Não pararam até chegarem à ilha de Creta, onde o touro se revelou ser…

… quem mais senão Zeus?

Se foi a transformação de Io numa novilha o que o inspirou a tomar o formato de um touro, não temos como saber, mas o truque pareceu funcionar, porque Europa permaneceu muito feliz em Creta pelo resto de sua vida. Ela viria a dar a Zeus três filhos, Minos, Radamanto e Sarpedão – que depois de mortos foram ser, você pode lembrar, juízes no mundo inferior, pesando as vidas das almas mortas e atribuindo as punições e recompensas de acordo.

A busca por Europa

De volta a Tiro, os infelizes pais de Europa mandaram Cadmo e seus três irmãos irem encontrar a irmã deles, com instruções firmes de nem pensar em voltar para casa sem ela.

Os habitantes de Tiro já eram navegantes e comerciantes famosos. O irmão de Cadmo, Fênix (não confundir com a ave mítica), viria a suceder Agenor como governante do reino, que renomeou de Fenícia em homenagem a si próprio. As habilidades dos fenícios como mercadores trariam a eles grande riqueza e prestígio. Eles comerciavam seda e especiarias do Extremo Oriente, mas foi a invenção e propagação do alfabeto o que lhes deu uma vantagem tão grande sobre seu vizinhos e rivais. Pela primeira vez na história da humanidade, podia-se escrever qualquer língua de acordo com o seu som, o que significava que todo o litoral mediterrâneo, inclusive o Norte da África e o Oriente Médio, conseguiu se comunicar pela primeira vez usando símbolos, gravados sobre papiros, pergaminho, cera ou cacos de cerâmica, e que podiam ser citados em voz alta. As marcas na página ou na tela que você agora está interpretando enquanto lê derivam daquele alfabeto fenício. E foi Cadmo quem levou a maravilhosa invenção de seu povo para a Grécia, no curso de sua longa procura por Europa.
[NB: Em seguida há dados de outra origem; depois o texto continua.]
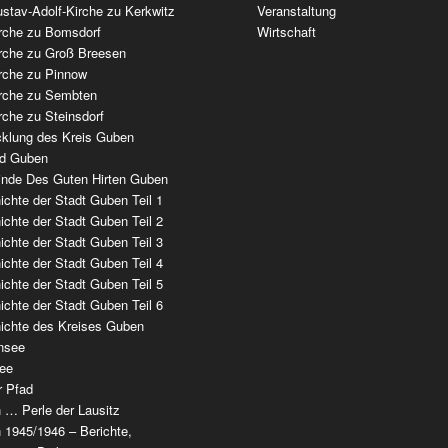
stav-Adolf-Kirche zu Kerkwitz
Veranstaltung
irche zu Bomsdorf
Wirtschaft
irche zu Groß Breesen
irche zu Pinnow
irche zu Sembten
rche zu Steinsdorf
cklung des Kreis Guben
ad Guben
nde Des Guten Hirten Guben
chte der Stadt Guben Teil 1
chte der Stadt Guben Teil 2
chte der Stadt Guben Teil 3
chte der Stadt Guben Teil 4
chte der Stadt Guben Teil 5
chte der Stadt Guben Teil 6
ichte des Kreises Guben
nsee
ee
r Pfad
 … Perle der Lausitz
 1945/1946 – Berichte,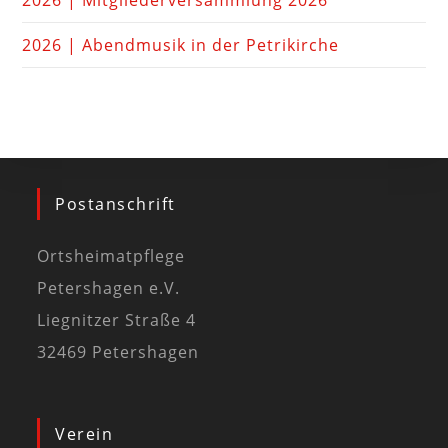
2026 | Mitgliederversammlung 2026
2026 | Abendmusik in der Petrikirche
Postanschrift
Ortsheimatpflege
Petershagen e.V.
Liegnitzer Straße 4
32469 Petershagen
Verein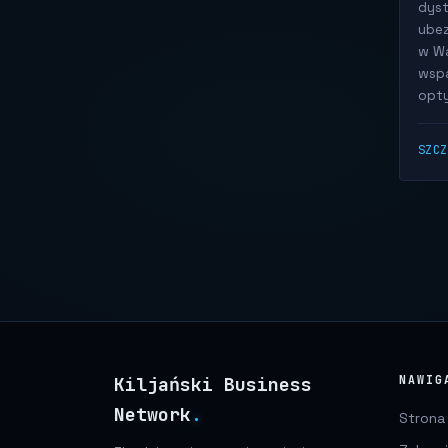
dyst
ubez
w Wa
wspa
opty
SZC
Kiljański Business
NAWIG
Network
.
Strona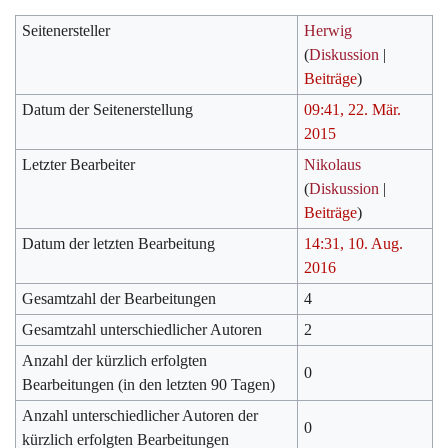
Seitenersteller
Herwig
(
Diskussion
|
Beiträge
)
Datum der Seitenerstellung
09:41, 22. Mär.
2015
Letzter Bearbeiter
Nikolaus
(
Diskussion
|
Beiträge
)
Datum der letzten Bearbeitung
14:31, 10. Aug.
2016
Gesamtzahl der Bearbeitungen
4
Gesamtzahl unterschiedlicher Autoren
2
Anzahl der kürzlich erfolgten
0
Bearbeitungen (in den letzten 90 Tagen)
Anzahl unterschiedlicher Autoren der
0
kürzlich erfolgten Bearbeitungen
Durante anos, viajaram em vão. Por algum motivo, talvez alguma influência divina invisível, Creta parecia ser o único lugar onde não procuraram. A ilha em que desembarcaram por mais tempo foi Samotrácia, bem ao norte do Egeu.

Em Samotrácia morava uma Plêiade chamada ELECTRA. As Plêiades, ou Sete Irmãs, eram (como você deve se lembrar) filhas de Atlas e da Oceânide Pleione. Essa Electra tinha tido, com Zeus, dois filhos, DARDANO e IASIÃO, além de uma filha, HARMONIA. Cadmo ficou imediatamente cativado pela beleza e pelos modos doces e plácidos de Harmonia e a levou com ele em sua busca. Não se sabe se de início ela estava lá muito a fim, mas o casal saiu de Samotrácia e se dirigiu para a Grécia – ostensivamente em busca de Europa, mas, na verdade, no que dizia respeito a Cadmo, atrás de um objetivo maior.

O oráculo fala

Cadmo é muitas vezes chamado “o Primeiro Herói”. Se quiser fazer as contas, você verá que ele era um ser de quinta geração, de genitores igualmente humanos e divinos. Podia traçar sua linhagem até o início da vida através de seu avô paterno, Poseidon, cujo pai era Cronos, filho de Urano. Pelo lado de sua avó, Líbia, ele descendia de Ínaco, acrescentando uma quantidade de sangue humano real ao sangue que já corria em suas veias. Tinha a inquietude e a sede de correr o mundo características do herói, além das doses necessárias de coragem, c onfiança e autoconfiança. Poseidon gostava do neto, como era natural, mas ele era o queridinho e protegido de Atena, especialmente agora que tinha se aliado a Harmonia, uma das mais devotas seguidoras da deusa.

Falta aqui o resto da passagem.